**WORK INSTRUCTIONS**. Those lines of the records that contain "status" are to be located and copied.

**STUDY MATERIAL**.
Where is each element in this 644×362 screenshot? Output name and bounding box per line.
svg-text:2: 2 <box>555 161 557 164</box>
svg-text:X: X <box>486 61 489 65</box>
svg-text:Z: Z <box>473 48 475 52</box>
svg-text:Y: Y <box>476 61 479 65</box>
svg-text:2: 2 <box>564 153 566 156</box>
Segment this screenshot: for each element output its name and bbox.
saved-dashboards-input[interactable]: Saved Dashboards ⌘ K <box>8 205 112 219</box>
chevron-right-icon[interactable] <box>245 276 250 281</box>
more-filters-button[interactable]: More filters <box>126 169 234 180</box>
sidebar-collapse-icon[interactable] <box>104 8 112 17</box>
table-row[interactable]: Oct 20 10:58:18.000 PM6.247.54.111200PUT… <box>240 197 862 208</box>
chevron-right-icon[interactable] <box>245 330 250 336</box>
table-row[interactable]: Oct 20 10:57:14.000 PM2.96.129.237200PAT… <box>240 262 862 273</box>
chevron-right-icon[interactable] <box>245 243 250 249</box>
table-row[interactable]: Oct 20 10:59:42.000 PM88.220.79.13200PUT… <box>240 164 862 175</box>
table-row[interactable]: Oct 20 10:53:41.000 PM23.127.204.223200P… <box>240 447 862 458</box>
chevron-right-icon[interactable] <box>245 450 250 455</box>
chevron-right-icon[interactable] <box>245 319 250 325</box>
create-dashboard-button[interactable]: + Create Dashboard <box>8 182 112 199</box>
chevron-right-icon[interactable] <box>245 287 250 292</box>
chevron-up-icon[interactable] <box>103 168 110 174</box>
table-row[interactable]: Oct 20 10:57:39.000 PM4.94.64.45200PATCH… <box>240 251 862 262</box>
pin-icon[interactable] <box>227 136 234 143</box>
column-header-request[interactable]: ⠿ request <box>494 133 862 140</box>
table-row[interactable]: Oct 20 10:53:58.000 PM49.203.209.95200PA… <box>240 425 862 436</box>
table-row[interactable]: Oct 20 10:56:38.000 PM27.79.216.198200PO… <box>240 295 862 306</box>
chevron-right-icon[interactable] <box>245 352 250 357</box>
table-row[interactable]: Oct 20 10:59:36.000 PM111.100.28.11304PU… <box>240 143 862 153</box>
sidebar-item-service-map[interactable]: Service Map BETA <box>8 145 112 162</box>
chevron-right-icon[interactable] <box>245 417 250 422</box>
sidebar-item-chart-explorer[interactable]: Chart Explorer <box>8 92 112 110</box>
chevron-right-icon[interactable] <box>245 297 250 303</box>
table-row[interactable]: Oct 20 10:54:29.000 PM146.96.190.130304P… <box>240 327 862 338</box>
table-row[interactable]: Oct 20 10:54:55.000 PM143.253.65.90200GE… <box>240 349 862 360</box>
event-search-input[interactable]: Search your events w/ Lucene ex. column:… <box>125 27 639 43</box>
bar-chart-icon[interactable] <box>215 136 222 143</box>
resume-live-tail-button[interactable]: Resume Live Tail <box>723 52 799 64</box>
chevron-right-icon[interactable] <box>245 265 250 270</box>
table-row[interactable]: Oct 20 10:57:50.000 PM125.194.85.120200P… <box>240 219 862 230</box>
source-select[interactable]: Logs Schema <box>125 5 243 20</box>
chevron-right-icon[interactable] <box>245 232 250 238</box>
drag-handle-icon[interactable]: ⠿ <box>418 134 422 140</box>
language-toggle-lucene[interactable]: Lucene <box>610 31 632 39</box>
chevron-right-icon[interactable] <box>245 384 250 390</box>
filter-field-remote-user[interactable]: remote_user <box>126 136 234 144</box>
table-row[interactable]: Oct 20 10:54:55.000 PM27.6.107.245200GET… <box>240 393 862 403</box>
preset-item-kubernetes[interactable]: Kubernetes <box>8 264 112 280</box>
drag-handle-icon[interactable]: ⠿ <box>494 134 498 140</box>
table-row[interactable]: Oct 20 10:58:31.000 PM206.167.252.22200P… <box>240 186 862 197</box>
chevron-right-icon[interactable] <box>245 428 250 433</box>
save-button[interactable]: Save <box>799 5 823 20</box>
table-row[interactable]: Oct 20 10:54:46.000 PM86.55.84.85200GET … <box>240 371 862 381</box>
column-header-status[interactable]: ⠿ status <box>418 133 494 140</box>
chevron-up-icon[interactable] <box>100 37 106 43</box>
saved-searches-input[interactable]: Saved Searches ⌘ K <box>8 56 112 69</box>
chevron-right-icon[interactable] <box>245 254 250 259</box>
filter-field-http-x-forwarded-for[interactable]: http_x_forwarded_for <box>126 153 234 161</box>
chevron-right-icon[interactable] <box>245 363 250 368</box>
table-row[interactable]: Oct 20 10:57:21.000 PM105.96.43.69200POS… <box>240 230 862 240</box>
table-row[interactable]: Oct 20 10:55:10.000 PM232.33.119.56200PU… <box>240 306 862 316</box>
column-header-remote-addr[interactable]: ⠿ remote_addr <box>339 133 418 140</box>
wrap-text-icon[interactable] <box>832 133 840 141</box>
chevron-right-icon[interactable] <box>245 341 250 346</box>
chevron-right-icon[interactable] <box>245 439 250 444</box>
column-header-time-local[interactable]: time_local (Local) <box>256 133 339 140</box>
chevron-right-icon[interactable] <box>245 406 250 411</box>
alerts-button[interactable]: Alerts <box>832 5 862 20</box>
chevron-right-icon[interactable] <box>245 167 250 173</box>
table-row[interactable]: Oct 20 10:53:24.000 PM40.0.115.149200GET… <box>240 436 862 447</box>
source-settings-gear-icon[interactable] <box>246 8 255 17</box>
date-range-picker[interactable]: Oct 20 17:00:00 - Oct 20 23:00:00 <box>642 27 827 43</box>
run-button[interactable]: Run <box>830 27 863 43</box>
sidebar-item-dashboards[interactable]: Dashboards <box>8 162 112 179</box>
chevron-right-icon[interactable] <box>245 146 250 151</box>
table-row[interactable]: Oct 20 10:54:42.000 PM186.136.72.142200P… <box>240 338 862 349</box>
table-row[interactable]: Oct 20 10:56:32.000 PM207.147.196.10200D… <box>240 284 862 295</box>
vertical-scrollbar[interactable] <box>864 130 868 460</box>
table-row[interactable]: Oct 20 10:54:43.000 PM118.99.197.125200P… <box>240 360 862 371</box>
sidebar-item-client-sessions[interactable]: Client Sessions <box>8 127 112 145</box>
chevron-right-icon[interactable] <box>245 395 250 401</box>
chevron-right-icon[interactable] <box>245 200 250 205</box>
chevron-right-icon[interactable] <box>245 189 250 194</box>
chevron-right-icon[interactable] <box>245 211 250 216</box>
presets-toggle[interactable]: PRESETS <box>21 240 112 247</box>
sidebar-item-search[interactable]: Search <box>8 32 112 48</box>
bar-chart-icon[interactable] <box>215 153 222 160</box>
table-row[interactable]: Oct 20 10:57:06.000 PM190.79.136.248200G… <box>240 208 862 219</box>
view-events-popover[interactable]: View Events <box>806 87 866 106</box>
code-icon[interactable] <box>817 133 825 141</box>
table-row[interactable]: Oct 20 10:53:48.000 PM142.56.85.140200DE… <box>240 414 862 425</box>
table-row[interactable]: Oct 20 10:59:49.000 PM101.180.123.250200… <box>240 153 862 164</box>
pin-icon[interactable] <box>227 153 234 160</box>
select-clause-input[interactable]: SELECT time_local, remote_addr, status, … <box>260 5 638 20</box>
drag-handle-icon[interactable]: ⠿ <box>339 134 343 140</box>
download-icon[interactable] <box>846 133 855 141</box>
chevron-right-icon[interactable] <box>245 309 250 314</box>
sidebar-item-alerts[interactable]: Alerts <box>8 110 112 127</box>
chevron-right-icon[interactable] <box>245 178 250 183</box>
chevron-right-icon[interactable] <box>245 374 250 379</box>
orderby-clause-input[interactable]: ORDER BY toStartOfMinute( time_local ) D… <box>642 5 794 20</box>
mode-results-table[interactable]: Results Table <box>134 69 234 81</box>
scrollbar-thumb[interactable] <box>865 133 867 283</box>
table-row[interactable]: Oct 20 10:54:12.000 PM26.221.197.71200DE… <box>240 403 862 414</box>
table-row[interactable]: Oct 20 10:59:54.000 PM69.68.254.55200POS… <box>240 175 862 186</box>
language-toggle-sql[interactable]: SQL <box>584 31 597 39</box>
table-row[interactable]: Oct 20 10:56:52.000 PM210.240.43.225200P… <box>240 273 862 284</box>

**SOLUTION BELOW**.
column-header-status[interactable]: ⠿ status <box>418 133 494 140</box>
select-clause-input[interactable]: SELECT time_local, remote_addr, status, … <box>260 5 638 20</box>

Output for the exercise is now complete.